Rolls-Royce Limited was created over a famous lunch brokered by Henry Edmunds at the Midland Hotel in Manchester on 4th May 1904. Edmunds brought together Henry Royce, a successful engineer and Charles Rolls, the owner of one of the first car dealerships. The rest is history.
Charles Rolls trained as a mechanical engineer at Cambridge. The first undergraduate to own a car, he soon began racing and to fund his passion set up a car dealership, selling mostly foreign cars.

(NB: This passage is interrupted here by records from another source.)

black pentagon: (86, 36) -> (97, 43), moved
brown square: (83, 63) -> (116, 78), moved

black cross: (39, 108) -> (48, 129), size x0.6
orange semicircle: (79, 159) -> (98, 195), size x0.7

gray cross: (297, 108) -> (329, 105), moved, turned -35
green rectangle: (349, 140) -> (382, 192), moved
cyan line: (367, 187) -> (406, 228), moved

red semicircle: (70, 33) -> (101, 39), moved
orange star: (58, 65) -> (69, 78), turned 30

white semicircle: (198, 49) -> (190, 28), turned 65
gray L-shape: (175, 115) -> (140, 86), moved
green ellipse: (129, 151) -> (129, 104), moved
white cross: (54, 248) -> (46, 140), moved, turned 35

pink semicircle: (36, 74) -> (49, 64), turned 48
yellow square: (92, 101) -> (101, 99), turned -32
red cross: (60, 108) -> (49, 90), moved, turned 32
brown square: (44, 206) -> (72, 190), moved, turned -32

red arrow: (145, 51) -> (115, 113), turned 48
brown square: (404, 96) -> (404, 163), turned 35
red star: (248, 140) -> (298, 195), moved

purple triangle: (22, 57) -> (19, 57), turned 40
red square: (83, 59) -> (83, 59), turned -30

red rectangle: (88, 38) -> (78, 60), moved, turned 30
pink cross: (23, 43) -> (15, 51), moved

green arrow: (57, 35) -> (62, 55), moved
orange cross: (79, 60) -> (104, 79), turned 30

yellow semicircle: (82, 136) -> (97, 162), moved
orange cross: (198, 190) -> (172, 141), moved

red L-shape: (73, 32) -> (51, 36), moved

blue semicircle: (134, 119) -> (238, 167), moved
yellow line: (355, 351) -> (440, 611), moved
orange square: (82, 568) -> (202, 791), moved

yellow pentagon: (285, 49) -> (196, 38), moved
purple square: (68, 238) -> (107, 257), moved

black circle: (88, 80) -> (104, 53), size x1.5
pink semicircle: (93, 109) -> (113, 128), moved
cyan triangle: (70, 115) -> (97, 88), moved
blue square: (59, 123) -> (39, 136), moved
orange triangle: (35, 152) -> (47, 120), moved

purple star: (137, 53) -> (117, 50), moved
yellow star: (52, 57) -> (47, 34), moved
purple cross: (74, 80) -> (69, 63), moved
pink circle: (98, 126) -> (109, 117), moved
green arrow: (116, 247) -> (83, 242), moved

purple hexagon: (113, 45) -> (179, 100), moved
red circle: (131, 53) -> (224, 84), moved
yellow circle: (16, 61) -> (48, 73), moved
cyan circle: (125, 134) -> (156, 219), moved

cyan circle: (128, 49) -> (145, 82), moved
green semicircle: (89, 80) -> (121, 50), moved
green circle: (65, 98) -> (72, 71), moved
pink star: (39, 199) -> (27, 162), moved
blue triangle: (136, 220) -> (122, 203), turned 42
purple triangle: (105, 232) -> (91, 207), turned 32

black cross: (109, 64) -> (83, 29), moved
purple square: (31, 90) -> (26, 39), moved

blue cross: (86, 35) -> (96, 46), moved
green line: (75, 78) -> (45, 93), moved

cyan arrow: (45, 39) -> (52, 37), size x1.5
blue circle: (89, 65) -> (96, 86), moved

By 1903 he was looking for a supplier of reliable English cars which led to his introduction to Henry Royce. Rolls was also an accomplished pilot, he was the first aviator to complete a double crossing of the English Channel.
Tragically, he was killed when his aircraft crashed at an air show in July 1910.
Henry Royce had a passion for engineering and set up his first business at the age of 21. Known for his attention to detail and pursuit of perfection, he registered his first patent (the bayonet lamp socket) in 1887 and went on to produce dynamos, electrical motors and world-renowned cranes.
Dissatisfied with his first car in 1902 - a Decauville - Royce characteristically decided he could improve on it and turned his attention to build the best motor cars in the world.
By the end of 1903 Royce had designed and built his first engine and the first of three prototypes took to the road in 1904. First introduced in 1907, the 40/50 HP, later to become known as the Silver Ghost, remained in production until 1925. It was powered by a six-cylinder engine in two blocks of three and originally displaced 7,036cc but in 1909 this was increased to 7,428cc. Best-known body styles included the Barker Tourer, Hooper Landaulet, the London-Edinburgh type and Barker enclosed cabriolet.
The first cars were built in Royce's Cooke Street factory in Manchester but following the success of the Silver Ghost, the company moved to a custom-built factory, designed by Royce, in Nightingale Road, Derby.